Acute myeloid leukemia (AML) is a heterogeneous and complex disease concerning molecular aberrations and prognosis. RUNX1/RUNX1T1 is a fusion oncogene that results from the chromosomal translocation t(8;21) and plays a crucial role in AML. However, its impact on the transcriptomic profile of different age groups of AML patients is not completely understood. Here, we investigated the deregulated gene expression (DEG) profiles in adult and pediatric RUNX1/RUNX1T1-positive AML patients, and compared their functions and regulatory networks. We retrospectively analyzed gene expression data from two independent Gene Expression Omnibus (GEO) datasets (GSE37642 and GSE75461) and computed their differentially expressed genes and upstream regulators, using limma, GEO2Enrichr, and X2K. For validation purposes, we used the TCGA-LAML (adult) and TARGET-AML (pediatric) patient cohorts.
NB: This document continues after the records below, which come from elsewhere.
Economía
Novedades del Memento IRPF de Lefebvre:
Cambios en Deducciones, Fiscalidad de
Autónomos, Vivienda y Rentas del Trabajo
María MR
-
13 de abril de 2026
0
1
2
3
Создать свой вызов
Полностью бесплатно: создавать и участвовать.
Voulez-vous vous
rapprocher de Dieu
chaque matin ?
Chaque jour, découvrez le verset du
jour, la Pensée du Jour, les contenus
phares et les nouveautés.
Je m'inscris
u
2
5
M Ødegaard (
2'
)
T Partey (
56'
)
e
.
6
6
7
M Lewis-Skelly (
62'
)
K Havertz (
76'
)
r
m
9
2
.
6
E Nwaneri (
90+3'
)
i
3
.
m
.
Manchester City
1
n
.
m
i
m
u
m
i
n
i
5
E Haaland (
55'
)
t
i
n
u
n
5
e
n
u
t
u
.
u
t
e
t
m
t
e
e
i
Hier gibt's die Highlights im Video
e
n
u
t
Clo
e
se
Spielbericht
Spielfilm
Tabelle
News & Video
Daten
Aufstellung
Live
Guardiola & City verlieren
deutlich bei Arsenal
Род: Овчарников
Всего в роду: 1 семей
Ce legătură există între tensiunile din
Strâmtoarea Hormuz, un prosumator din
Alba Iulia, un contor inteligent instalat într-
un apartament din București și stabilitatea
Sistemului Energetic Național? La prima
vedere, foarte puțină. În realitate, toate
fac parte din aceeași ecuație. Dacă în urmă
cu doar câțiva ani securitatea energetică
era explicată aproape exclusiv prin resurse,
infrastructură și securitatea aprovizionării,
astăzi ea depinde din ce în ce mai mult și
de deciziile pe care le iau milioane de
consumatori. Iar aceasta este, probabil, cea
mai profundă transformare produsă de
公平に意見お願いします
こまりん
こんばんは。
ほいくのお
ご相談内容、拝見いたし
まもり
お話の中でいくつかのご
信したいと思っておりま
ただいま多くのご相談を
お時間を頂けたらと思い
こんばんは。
We also analyzed the protein-protein interaction (PPI) networks, as well as those composed of transcription factors (TF), intermediate proteins, and kinases foreseen to regulate the top deregulated genes in each group. Gene ontology (GO) and Kyoto Encyclopedia of Genes and Genomes (KEGG) pathways enrichment analyses were further performed for the DEGs in each dataset. We found that the top upregulated genes in (both adult and pediatric) RUNX1/RUNX1T1-positive AML patients are enriched in extracellular matrix organization, the cell projection membrane, filopodium membrane, and supramolecular fiber. Our data corroborate that RUNX1/RUNX1T1 reprograms a large transcriptional network to establish and maintain leukemia via intricate PPI interactions and kinase-driven phosphorylation events.